§ **Exercise prompt**:
Each line below with the word "workplane" needs to be copied.

** Opening Supplied data block **

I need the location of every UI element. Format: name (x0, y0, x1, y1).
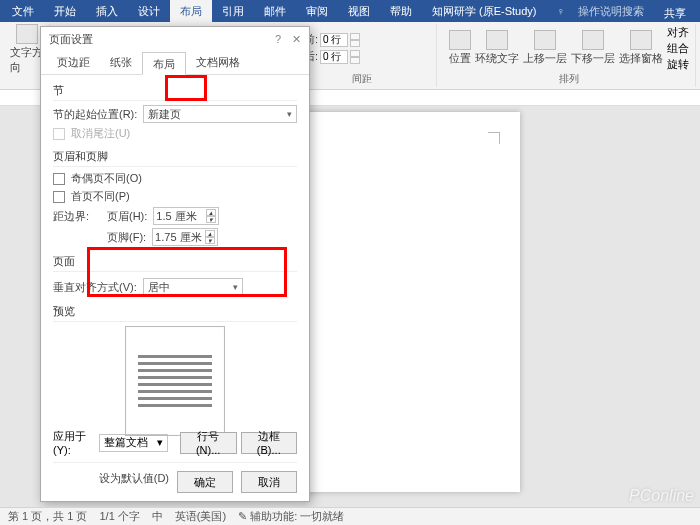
selection-pane-button[interactable]: 选择窗格 (619, 30, 663, 66)
backward-icon (582, 30, 604, 50)
section-title-page: 页面 (53, 254, 297, 272)
spacing-before-input[interactable] (320, 33, 348, 47)
section-start-combo[interactable]: 新建页▾ (143, 105, 297, 123)
tab-insert[interactable]: 插入 (86, 0, 128, 23)
header-label: 页眉(H): (107, 209, 147, 224)
line-numbers-button[interactable]: 行号(N)... (180, 432, 237, 454)
first-page-checkbox[interactable] (53, 191, 65, 203)
footer-label: 页脚(F): (107, 230, 146, 245)
text-direction-icon (16, 24, 38, 44)
forward-icon (534, 30, 556, 50)
chevron-down-icon: ▾ (233, 282, 238, 292)
help-icon[interactable]: ? (275, 33, 281, 45)
tab-file[interactable]: 文件 (2, 0, 44, 23)
position-button[interactable]: 位置 (449, 30, 471, 66)
ok-button[interactable]: 确定 (177, 471, 233, 493)
group-label-paragraph: 间距 (293, 72, 430, 86)
suppress-endnotes-checkbox[interactable] (53, 128, 65, 140)
position-icon (449, 30, 471, 50)
preview-thumbnail (125, 326, 225, 436)
dialog-tabs: 页边距 纸张 布局 文档网格 (41, 51, 309, 75)
odd-even-label: 奇偶页不同(O) (71, 171, 142, 186)
tab-design[interactable]: 设计 (128, 0, 170, 23)
share-button[interactable]: 共享 (654, 2, 696, 25)
chevron-down-icon: ▾ (287, 109, 292, 119)
tab-layout[interactable]: 布局 (170, 0, 212, 23)
page-setup-dialog: 页面设置 ? ✕ 页边距 纸张 布局 文档网格 节 节的起始位置(R): 新建页… (40, 26, 310, 502)
dlg-tab-grid[interactable]: 文档网格 (186, 51, 250, 74)
dialog-title: 页面设置 (49, 32, 93, 47)
rotate-button[interactable]: 旋转 (667, 57, 689, 72)
apply-to-combo[interactable]: 整篇文档▾ (99, 434, 168, 452)
tell-me[interactable]: ♀ 操作说明搜索 (547, 0, 664, 23)
tab-view[interactable]: 视图 (338, 0, 380, 23)
tab-mail[interactable]: 邮件 (254, 0, 296, 23)
tab-home[interactable]: 开始 (44, 0, 86, 23)
borders-button[interactable]: 边框(B)... (241, 432, 297, 454)
close-icon[interactable]: ✕ (292, 33, 301, 46)
cancel-button[interactable]: 取消 (241, 471, 297, 493)
header-spin[interactable]: 1.5 厘米▴▾ (153, 207, 219, 225)
dlg-tab-margins[interactable]: 页边距 (47, 51, 100, 74)
group-label-arrange: 排列 (449, 72, 689, 86)
watermark: PConline (629, 487, 694, 505)
status-a11y[interactable]: ✎ 辅助功能: 一切就绪 (238, 509, 344, 524)
status-ime[interactable]: 中 (152, 509, 163, 524)
spacing-after-input[interactable] (320, 50, 348, 64)
preview-title: 预览 (53, 304, 297, 322)
group-button[interactable]: 组合 (667, 41, 689, 56)
set-default-link[interactable]: 设为默认值(D) (99, 471, 169, 493)
selection-pane-icon (630, 30, 652, 50)
dlg-tab-paper[interactable]: 纸张 (100, 51, 142, 74)
tab-help[interactable]: 帮助 (380, 0, 422, 23)
tab-review[interactable]: 审阅 (296, 0, 338, 23)
margin-corner-icon (488, 132, 500, 144)
margin-label: 距边界: (53, 209, 101, 224)
status-words[interactable]: 1/1 个字 (99, 509, 139, 524)
backward-button[interactable]: 下移一层 (571, 30, 615, 66)
dlg-tab-layout[interactable]: 布局 (142, 52, 186, 75)
status-lang[interactable]: 英语(美国) (175, 509, 226, 524)
section-title-section: 节 (53, 83, 297, 101)
section-start-label: 节的起始位置(R): (53, 107, 137, 122)
wrap-button[interactable]: 环绕文字 (475, 30, 519, 66)
status-bar: 第 1 页，共 1 页 1/1 个字 中 英语(美国) ✎ 辅助功能: 一切就绪 (0, 507, 700, 525)
status-page[interactable]: 第 1 页，共 1 页 (8, 509, 87, 524)
align-button[interactable]: 对齐 (667, 25, 689, 40)
odd-even-checkbox[interactable] (53, 173, 65, 185)
tab-references[interactable]: 引用 (212, 0, 254, 23)
first-page-label: 首页不同(P) (71, 189, 130, 204)
apply-to-label: 应用于(Y): (53, 429, 93, 456)
suppress-endnotes-label: 取消尾注(U) (71, 126, 130, 141)
tab-estudy[interactable]: 知网研学 (原E-Study) (422, 0, 547, 23)
chevron-down-icon: ▾ (157, 436, 163, 449)
valign-label: 垂直对齐方式(V): (53, 280, 137, 295)
footer-spin[interactable]: 1.75 厘米▴▾ (152, 228, 218, 246)
wrap-icon (486, 30, 508, 50)
section-title-hf: 页眉和页脚 (53, 149, 297, 167)
text-direction-button[interactable]: 文字方向 (10, 24, 43, 75)
valign-combo[interactable]: 居中▾ (143, 278, 243, 296)
ribbon-tabs: 文件 开始 插入 设计 布局 引用 邮件 审阅 视图 帮助 知网研学 (原E-S… (0, 0, 700, 22)
forward-button[interactable]: 上移一层 (523, 30, 567, 66)
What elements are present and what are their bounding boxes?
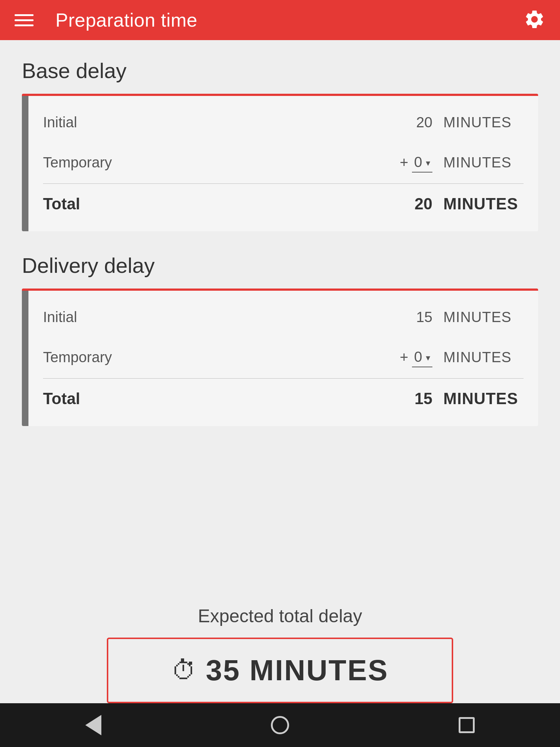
page-title: Preparation time: [55, 9, 524, 31]
base-delay-temporary-unit: MINUTES: [443, 154, 524, 171]
delivery-delay-heading: Delivery delay: [22, 253, 538, 278]
delivery-delay-total-row: Total 15 MINUTES: [43, 379, 524, 419]
delivery-delay-initial-value: 15: [389, 309, 432, 325]
delivery-delay-temporary-label: Temporary: [43, 349, 400, 365]
expected-total-section: Expected total delay ⏱ 35 MINUTES: [0, 591, 560, 703]
nav-back-button[interactable]: [79, 711, 108, 740]
delivery-delay-initial-label: Initial: [43, 309, 389, 325]
menu-button[interactable]: [15, 14, 34, 26]
timer-icon: ⏱: [171, 656, 197, 685]
delivery-delay-total-value: 15: [389, 390, 432, 408]
base-delay-card: Initial 20 MINUTES Temporary + 0 ▾ MINUT…: [22, 94, 538, 231]
base-delay-temporary-value: 0: [414, 154, 422, 170]
base-delay-left-accent: [22, 96, 28, 231]
delivery-delay-temporary-value: 0: [414, 349, 422, 365]
back-icon: [85, 715, 101, 735]
nav-recent-button[interactable]: [452, 711, 481, 740]
expected-total-value: 35 MINUTES: [206, 654, 388, 687]
chevron-down-icon: ▾: [426, 353, 430, 363]
bottom-nav-bar: [0, 703, 560, 747]
base-delay-total-unit: MINUTES: [443, 195, 524, 213]
expected-total-label: Expected total delay: [198, 605, 362, 627]
base-delay-temporary-row: Temporary + 0 ▾ MINUTES: [43, 142, 524, 183]
delivery-delay-rows: Initial 15 MINUTES Temporary + 0 ▾ MINUT…: [28, 291, 538, 426]
expected-total-box: ⏱ 35 MINUTES: [107, 638, 453, 703]
delivery-delay-total-label: Total: [43, 390, 389, 408]
base-delay-initial-unit: MINUTES: [443, 114, 524, 131]
base-delay-temporary-label: Temporary: [43, 154, 400, 171]
home-icon: [271, 716, 289, 734]
base-delay-initial-row: Initial 20 MINUTES: [43, 103, 524, 142]
main-content: Base delay Initial 20 MINUTES Temporary …: [0, 40, 560, 591]
delivery-delay-temporary-dropdown[interactable]: 0 ▾: [412, 347, 432, 367]
delivery-delay-temporary-row: Temporary + 0 ▾ MINUTES: [43, 336, 524, 378]
delivery-delay-initial-row: Initial 15 MINUTES: [43, 298, 524, 336]
delivery-delay-card: Initial 15 MINUTES Temporary + 0 ▾ MINUT…: [22, 289, 538, 426]
base-delay-total-row: Total 20 MINUTES: [43, 184, 524, 224]
recent-icon: [459, 717, 475, 733]
settings-button[interactable]: [524, 8, 545, 32]
delivery-delay-total-unit: MINUTES: [443, 390, 524, 408]
base-delay-initial-label: Initial: [43, 114, 389, 131]
base-delay-initial-value: 20: [389, 114, 432, 131]
delivery-delay-temporary-unit: MINUTES: [443, 349, 524, 365]
delivery-delay-initial-unit: MINUTES: [443, 309, 524, 325]
delivery-delay-left-accent: [22, 291, 28, 426]
base-delay-rows: Initial 20 MINUTES Temporary + 0 ▾ MINUT…: [28, 96, 538, 231]
base-delay-heading: Base delay: [22, 58, 538, 83]
base-delay-temp-prefix: +: [400, 154, 408, 171]
delivery-delay-temp-prefix: +: [400, 349, 408, 365]
app-bar: Preparation time: [0, 0, 560, 40]
base-delay-temporary-dropdown[interactable]: 0 ▾: [412, 152, 432, 173]
base-delay-total-label: Total: [43, 195, 389, 213]
nav-home-button[interactable]: [265, 711, 295, 740]
base-delay-total-value: 20: [389, 195, 432, 213]
chevron-down-icon: ▾: [426, 158, 430, 168]
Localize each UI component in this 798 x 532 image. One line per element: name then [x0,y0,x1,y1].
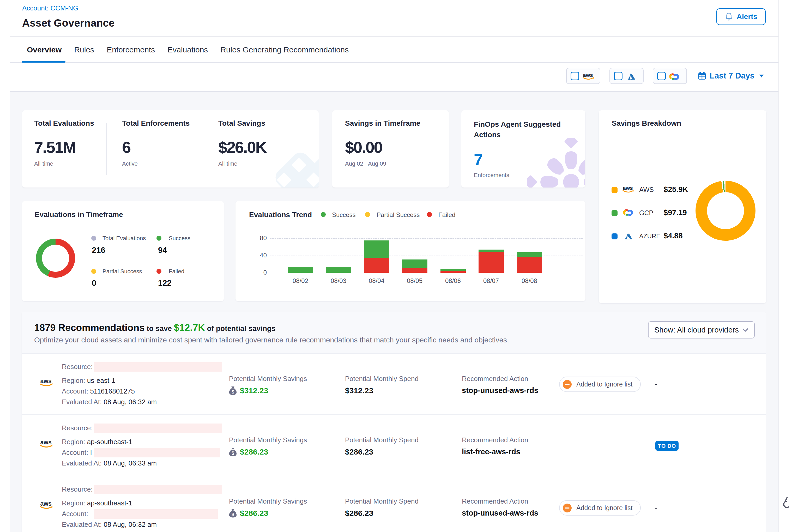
svg-text:$: $ [232,512,234,517]
svg-text:$: $ [232,390,234,395]
svg-text:aws: aws [40,500,52,507]
svg-text:$: $ [232,451,234,456]
svg-text:aws: aws [583,72,593,78]
svg-text:aws: aws [623,185,633,191]
svg-text:aws: aws [40,378,52,384]
svg-text:aws: aws [40,439,52,446]
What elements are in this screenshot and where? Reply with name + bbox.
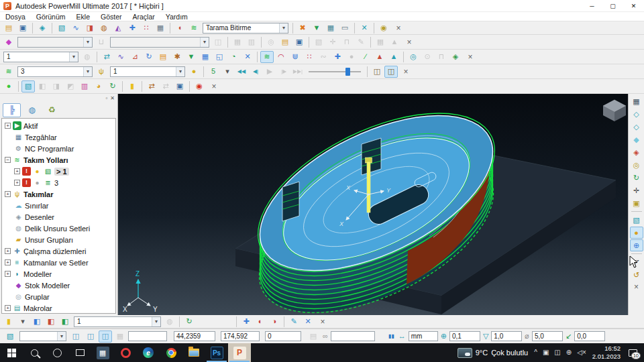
- diameter-field[interactable]: 5,0: [532, 331, 563, 341]
- menu-araçlar[interactable]: Araçlar: [127, 13, 160, 21]
- status-workplane-combo-arrow[interactable]: ▾: [57, 332, 66, 341]
- menu-dosya[interactable]: Dosya: [0, 13, 31, 21]
- shading-options-button[interactable]: ◉: [377, 22, 390, 34]
- strategy-combo[interactable]: Tarama Bitirme▾: [203, 23, 288, 34]
- tree-expander[interactable]: +: [5, 305, 11, 311]
- save-tool-database-button[interactable]: ▣: [292, 36, 306, 48]
- leads-button[interactable]: ∕: [359, 51, 372, 63]
- tree-item-3[interactable]: +!●≣3: [2, 177, 115, 188]
- toolpath-name-combo-arrow[interactable]: ▾: [69, 52, 78, 62]
- edge-app-button[interactable]: e: [137, 343, 160, 362]
- tree-item-desenler[interactable]: ◈Desenler: [2, 211, 115, 223]
- refresh-view-button[interactable]: ↻: [630, 172, 643, 184]
- simulate-toolpath-icon-button[interactable]: ≋: [2, 66, 15, 78]
- weather-widget[interactable]: 9°C Çok bulutlu: [458, 348, 529, 358]
- tolerance-field[interactable]: 0,1: [449, 331, 480, 341]
- tool-toolbar-close-button[interactable]: ×: [404, 37, 415, 48]
- taskbar-clock[interactable]: 16:52 2.01.2023: [592, 345, 621, 361]
- viewmill-start-button[interactable]: ●: [2, 80, 15, 93]
- active-toolpath-button[interactable]: ≋: [260, 51, 274, 63]
- viewmill-exit-button[interactable]: ◉: [193, 80, 206, 93]
- boundary-button[interactable]: ◖: [173, 22, 186, 34]
- toolpath-strategy-button[interactable]: ≋: [187, 22, 201, 34]
- wireframe-view-button[interactable]: ⊕: [630, 239, 643, 251]
- tree-item-takım-yolları[interactable]: −≋Takım Yolları: [2, 154, 115, 166]
- tray-network-icon[interactable]: ⊕: [566, 349, 572, 356]
- open-tool-database-button[interactable]: ▤: [278, 36, 292, 48]
- step-size-arrow-button[interactable]: ▾: [221, 66, 234, 78]
- viewmill-level-button[interactable]: ▮: [125, 80, 139, 93]
- cursor-z-field[interactable]: 0: [265, 331, 301, 341]
- tray-display-icon[interactable]: ◫: [554, 349, 560, 356]
- strategy-combo-arrow[interactable]: ▾: [279, 23, 288, 33]
- points-edit-button[interactable]: ∷: [303, 51, 316, 63]
- pan-view-button[interactable]: ✛: [630, 184, 643, 196]
- verify-button[interactable]: ◈: [449, 51, 462, 63]
- chrome-app-button[interactable]: [160, 343, 182, 362]
- explorer-tab-world[interactable]: ◍: [23, 103, 41, 117]
- batch-process-button[interactable]: ▼: [310, 22, 323, 34]
- toolpath-folder-button[interactable]: ▤: [156, 51, 170, 63]
- delete-toolpath-button[interactable]: ✖: [296, 22, 309, 34]
- viewmill-rainbow-button[interactable]: ▥: [78, 80, 91, 93]
- iso2-view-button[interactable]: ◇: [630, 121, 643, 133]
- tree-item-makrolar[interactable]: +▤Makrolar: [2, 302, 115, 314]
- zoom-box-button[interactable]: ▣: [630, 197, 643, 209]
- toolpath-name-combo[interactable]: 1▾: [3, 52, 78, 62]
- tray-chevron-up-icon[interactable]: ^: [534, 349, 537, 356]
- cursor-y-field[interactable]: 174,592: [221, 331, 260, 341]
- shade-toggle1-button[interactable]: ◐: [254, 316, 267, 328]
- block-button[interactable]: ◈: [36, 22, 49, 34]
- tree-item-sınırlar[interactable]: ☁Sınırlar: [2, 200, 115, 211]
- transform-button[interactable]: ✕: [358, 22, 371, 34]
- calculator-button[interactable]: ▦: [154, 22, 167, 34]
- iso3-view-button[interactable]: ◆: [630, 133, 643, 145]
- shade-preset1-button[interactable]: ◧: [30, 316, 44, 328]
- step-size-button[interactable]: 5: [207, 66, 220, 78]
- tree-expander[interactable]: +: [5, 123, 11, 129]
- thickness-field[interactable]: 1,0: [491, 331, 522, 341]
- tool-create-button[interactable]: ◆: [2, 36, 15, 48]
- task-view-button[interactable]: [68, 343, 91, 362]
- level-select-button[interactable]: ▮: [2, 316, 15, 328]
- lead-link-button[interactable]: ⋓: [288, 51, 302, 63]
- collision-check-button[interactable]: ▲: [373, 51, 386, 63]
- save-project-button[interactable]: ▣: [16, 22, 30, 34]
- menu-ekle[interactable]: Ekle: [71, 13, 95, 21]
- toolpath-flags-button[interactable]: ⊿: [128, 51, 142, 63]
- undo-select-button[interactable]: ↺: [630, 269, 643, 281]
- file-explorer-app-button[interactable]: [182, 343, 205, 362]
- toolpath-delete-button[interactable]: ✕: [241, 51, 254, 63]
- pattern-button[interactable]: ∷: [140, 22, 153, 34]
- cursor-x-field[interactable]: 44,2359: [174, 331, 215, 341]
- tree-item-modeller[interactable]: +◗Modeller: [2, 268, 115, 280]
- block-form-button[interactable]: ▧: [55, 22, 68, 34]
- tree-item-aktif[interactable]: +▶Aktif: [2, 120, 115, 131]
- opera-app-button[interactable]: [114, 343, 137, 362]
- machine-simulation-button[interactable]: ◫: [370, 66, 384, 78]
- viewmill-toolbar-close-button[interactable]: ×: [209, 81, 219, 92]
- tool-inspect-button[interactable]: ◎: [407, 51, 420, 63]
- view-xz-button[interactable]: ◫: [84, 330, 97, 343]
- boundary-edit-button[interactable]: ◠: [274, 51, 288, 63]
- sketch-button[interactable]: ✎: [287, 316, 301, 328]
- toolpath-ribbon-button[interactable]: ∿: [114, 51, 127, 63]
- status-workplane-combo[interactable]: ▾: [19, 331, 66, 341]
- toolpath-repair-button[interactable]: ✱: [170, 51, 184, 63]
- tree-item-çalışma-düzlemleri[interactable]: +✚Çalışma düzlemleri: [2, 245, 115, 257]
- transform-model-button[interactable]: ✕: [301, 316, 315, 328]
- tree-item-katmanlar-ve-setler[interactable]: +≡Katmanlar ve Setler: [2, 257, 115, 268]
- simulation-speed-slider[interactable]: [309, 67, 361, 76]
- select-box-button[interactable]: ◸: [630, 256, 643, 268]
- powermill-app-button[interactable]: P: [228, 343, 251, 362]
- viewmill-pie-button[interactable]: ◕: [92, 80, 105, 93]
- workplane-button[interactable]: ✚: [125, 22, 139, 34]
- highlight-point-button[interactable]: ●: [187, 66, 201, 78]
- view-xy-button[interactable]: ◫: [99, 330, 112, 343]
- toolpath-batch-button[interactable]: ▼: [184, 51, 198, 63]
- simulate-tool-combo-arrow[interactable]: ▾: [176, 67, 184, 76]
- maximize-button[interactable]: ▢: [602, 0, 623, 11]
- grid-size-field[interactable]: [128, 331, 167, 341]
- viewmill-rotate-button[interactable]: ↻: [106, 80, 119, 93]
- shade-preset2-button[interactable]: ◧: [44, 316, 58, 328]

** Closing Supplied data block **

§ **Completed exercise**:
- status-workplane-combo-arrow[interactable]: ▾: [57, 332, 66, 341]
- status-workplane-combo[interactable]: ▾: [19, 331, 66, 341]
- workplane-button[interactable]: ✚: [125, 22, 139, 34]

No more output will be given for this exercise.